Layoffs: Will Remote Workers Be the First to Go?

As firms cut back more, eight in ten workers worry that remote staffers could lose their jobs first, a new survey says. How leaders should make such decisions.  

The manager needed to cut his team’s labor budget by 15%. He considered the performance and productivity of individual staffers, but a nagging thought kept popping into his mind: He came into the office every day. So did most of his team. But a few people did not. Should they be the first to be let go? 

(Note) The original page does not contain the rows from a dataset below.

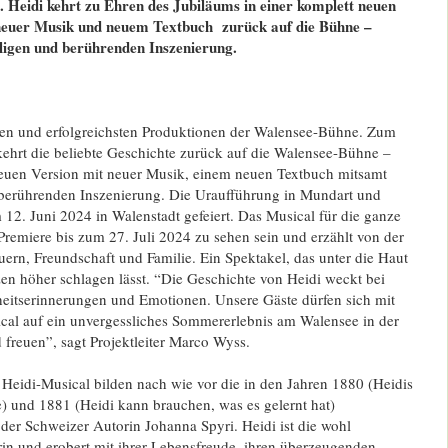
 Heidi kehrt zu Ehren des Jubiläums in einer komplett neuen
neuer Musik und neuem Textbuch zurück auf die Bühne –
ligen und berührenden Inszenierung.
sten und erfolgreichsten Produktionen der Walensee-Bühne. Zum
kehrt die beliebte Geschichte zurück auf die Walensee-Bühne –
neuen Version mit neuer Musik, einem neuen Textbuch mitsamt
 berührenden Inszenierung. Die Uraufführung in Mundart und
 12. Juni 2024 in Walenstadt gefeiert. Das Musical für die ganze
Premiere bis zum 27. Juli 2024 zu sehen sein und erzählt von der
ern, Freundschaft und Familie. Ein Spektakel, das unter die Haut
en höher schlagen lässt. “Die Geschichte von Heidi weckt bei
eitserinnerungen und Emotionen. Unsere Gäste dürfen sich mit
al auf ein unvergessliches Sommererlebnis am Walensee in der
 freuen”, sagt Projektleiter Marco Wyss.
 Heidi-Musical bilden nach wie vor die in den Jahren 1880 (Heidis
) und 1881 (Heidi kann brauchen, was es gelernt hat)
der Schweizer Autorin Johanna Spyri. Heidi ist die wohl
in und erobert mit ihrer Lebensfreude, ihren überzeugenden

Amid an impending recession, many firms are making cuts, creating some recent fretting among remote or hybrid workers. In a recent survey, 78% of employees said that they were concerned that remote workers would lose their jobs first. Some of these worries may not be justified, because HR leaders weigh numerous factors besides geographic location. But as experts point out, individual managers are the ones making cuts, and they may be tempted to look first at remote employees, who can be laid off over the phone instead of face-to-face. “Proximity bias is real,” says Kristi Drew, global account leader in the Financial Services practice at Korn Ferry. 

The deck is stacked against remote employees because their work is often invisible. Newer remote hires also lack deep-rooted face-to-face relationships with managers and leadership. And of course, people naturally favor those whom they see regularly, says Drew. Meanwhile, many managers continue to argue that culture is best bred in-office and erodes when employees work remotely. Other leaders continue to suspect that at-home employees are less productive, despite inconclusive research on the topic. 

But experts worry that companies may be hurting themselves by overweighting location and underweighting performance in evaluating employees. “At the end of the day, retention is a goal,” says Peter McDermott, senior client partner in Korn Ferry’s Global Corporate Affairs and Investor Relations practice. 

The optics of laying off out-of-office employees can also backfire tremendously. “You don’t want to axe remote employees without the right messaging behind it,” says McDermott. For example, letting remote employees go might unintentionally communicate low support for certain populations (potentially caregivers or workers with health conditions), not to mention a willingness to lay off high performers. It might also contradict formal policies about remote work.  

When considering whom to let go, Ron Porter, senior client partner in the Global Human Resources Center of Excellence at Korn Ferry, suggests that managers be quite conscious of their instincts to favor in-person workers. “Managers can challenge themselves to make sure that they’re not making the easy decision, versus the one that’s best for the business,” he says. This includes asking oneself about biases against remote employees, and being honest about one’s own feelings about in-office time, he says. Employees can also take responsibility here by scheduling time with their managers for “that honest check-in about whether working remotely still works,” he says.  

Experts say that companies can also revisit their in-office guidelines. McDermott encourages firms to include diverse groups of decision makers when reconsidering remote policies in order to ensure that policies accommodate workers in a variety of circumstances. And if managers do decide to insist on substantial in-office time, he encourages long timelines, because support systems take months to build. For example, many childcare arrangements are difficult (if not impossible) to change mid-semester or during labor. “It can’t just be an overnight announcement,” he says.